* [WORK ORDER]
When you reproduce the listing, keep every word as it is and drop the pictures.

* [DATASET EXCERPT]
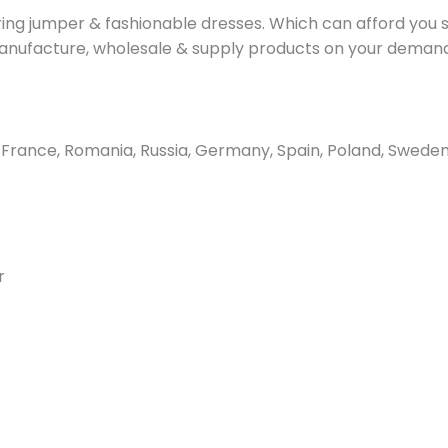
g jumper & fashionable dresses. Which can afford you st
o manufacture, wholesale & supply products on your deman
ance, Romania, Russia, Germany, Spain, Poland, Sweden, 
r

* [OUTPUT OF THE EXERCISE]
g jumper & fashionable dresses. Which can afford you st
o manufacture, wholesale & supply products on your deman
ance, Romania, Russia, Germany, Spain, Poland, Sweden, 
r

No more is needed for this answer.